Exercise objective:
Print every line of the material exactly.

Extracted entries:
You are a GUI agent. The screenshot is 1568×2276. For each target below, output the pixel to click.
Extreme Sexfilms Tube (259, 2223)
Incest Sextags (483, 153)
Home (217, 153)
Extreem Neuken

Written reply:
You are a GUI agent. The screenshot is 1568×2276. For each target below, output the pixel to click.
Extreme Sexfilms Tube (259, 2223)
Incest Sextags (483, 153)
Home (217, 153)
Extreem Neuken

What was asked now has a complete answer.